##### Task inputs

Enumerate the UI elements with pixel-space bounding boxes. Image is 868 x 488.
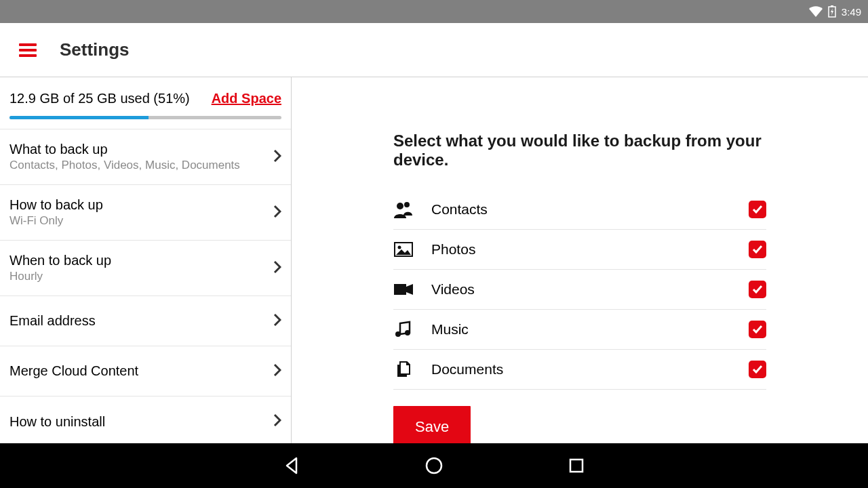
checkbox-contacts[interactable] xyxy=(749,201,766,218)
storage-progress xyxy=(9,116,281,119)
main-panel: Select what you would like to backup fro… xyxy=(292,77,868,443)
contacts-icon xyxy=(393,199,414,220)
battery-charging-icon xyxy=(828,5,836,18)
music-icon xyxy=(393,319,414,340)
appbar: Settings xyxy=(0,23,868,77)
sidebar-item-how-to-uninstall[interactable]: How to uninstall xyxy=(0,396,291,443)
menu-icon[interactable] xyxy=(19,43,37,57)
svg-point-5 xyxy=(398,246,401,249)
nav-recent-button[interactable] xyxy=(566,455,587,476)
checkbox-music[interactable] xyxy=(749,321,766,338)
sidebar-item-how-to-backup[interactable]: How to back up Wi-Fi Only xyxy=(0,185,291,241)
sidebar: 12.9 GB of 25 GB used (51%) Add Space Wh… xyxy=(0,77,292,443)
nav-back-button[interactable] xyxy=(281,455,302,476)
svg-point-2 xyxy=(397,203,403,209)
statusbar: 3:49 xyxy=(0,0,868,23)
svg-rect-6 xyxy=(394,284,406,295)
checkbox-photos[interactable] xyxy=(749,241,766,258)
storage-panel: 12.9 GB of 25 GB used (51%) Add Space xyxy=(0,77,291,129)
chevron-right-icon xyxy=(273,205,281,221)
add-space-link[interactable]: Add Space xyxy=(212,91,281,106)
backup-label: Photos xyxy=(431,241,731,258)
photos-icon xyxy=(393,239,414,260)
setting-title: Email address xyxy=(9,313,96,329)
backup-item-documents: Documents xyxy=(393,350,766,390)
page-title: Settings xyxy=(60,39,130,60)
chevron-right-icon xyxy=(273,413,281,430)
save-button[interactable]: Save xyxy=(393,406,471,443)
svg-point-8 xyxy=(405,330,410,336)
backup-label: Music xyxy=(431,321,731,338)
checkbox-documents[interactable] xyxy=(749,361,766,378)
setting-sub: Wi-Fi Only xyxy=(9,214,103,228)
svg-rect-1 xyxy=(831,5,833,7)
videos-icon xyxy=(393,279,414,300)
chevron-right-icon xyxy=(273,313,281,329)
sidebar-item-what-to-backup[interactable]: What to back up Contacts, Photos, Videos… xyxy=(0,129,291,185)
main-heading: Select what you would like to backup fro… xyxy=(393,131,766,169)
content: 12.9 GB of 25 GB used (51%) Add Space Wh… xyxy=(0,77,868,443)
svg-rect-10 xyxy=(570,460,583,472)
backup-label: Videos xyxy=(431,281,731,298)
nav-home-button[interactable] xyxy=(424,455,444,476)
backup-item-music: Music xyxy=(393,310,766,350)
sidebar-item-when-to-backup[interactable]: When to back up Hourly xyxy=(0,241,291,296)
backup-item-contacts: Contacts xyxy=(393,190,766,230)
svg-point-7 xyxy=(395,331,401,337)
chevron-right-icon xyxy=(273,260,281,277)
statusbar-time: 3:49 xyxy=(842,6,861,18)
setting-title: Merge Cloud Content xyxy=(9,363,138,379)
setting-sub: Hourly xyxy=(9,270,111,283)
svg-point-9 xyxy=(427,458,441,473)
checkbox-videos[interactable] xyxy=(749,281,766,298)
setting-sub: Contacts, Photos, Videos, Music, Documen… xyxy=(9,159,240,172)
navbar xyxy=(0,443,868,488)
chevron-right-icon xyxy=(273,363,281,380)
wifi-icon xyxy=(809,6,823,17)
backup-item-photos: Photos xyxy=(393,230,766,270)
documents-icon xyxy=(393,359,414,380)
setting-title: What to back up xyxy=(9,142,240,157)
setting-title: How to back up xyxy=(9,197,103,213)
svg-point-3 xyxy=(404,202,410,207)
backup-label: Contacts xyxy=(431,201,731,218)
chevron-right-icon xyxy=(273,149,281,165)
sidebar-item-merge-cloud[interactable]: Merge Cloud Content xyxy=(0,346,291,396)
storage-usage-text: 12.9 GB of 25 GB used (51%) xyxy=(9,91,190,106)
setting-title: How to uninstall xyxy=(9,414,105,430)
backup-item-videos: Videos xyxy=(393,270,766,310)
setting-title: When to back up xyxy=(9,253,111,268)
sidebar-item-email[interactable]: Email address xyxy=(0,296,291,346)
backup-label: Documents xyxy=(431,361,731,378)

##########

Your objective: Scan the material above for lines holding the string "title" and copy those lines.

Final answer:
setting-title: Email address xyxy=(9,313,96,329)
page-title: Settings xyxy=(60,39,130,60)
setting-title: Merge Cloud Content xyxy=(9,363,138,379)
setting-title: What to back up xyxy=(9,142,240,157)
setting-title: How to back up xyxy=(9,197,103,213)
setting-title: How to uninstall xyxy=(9,414,105,430)
setting-title: When to back up xyxy=(9,253,111,268)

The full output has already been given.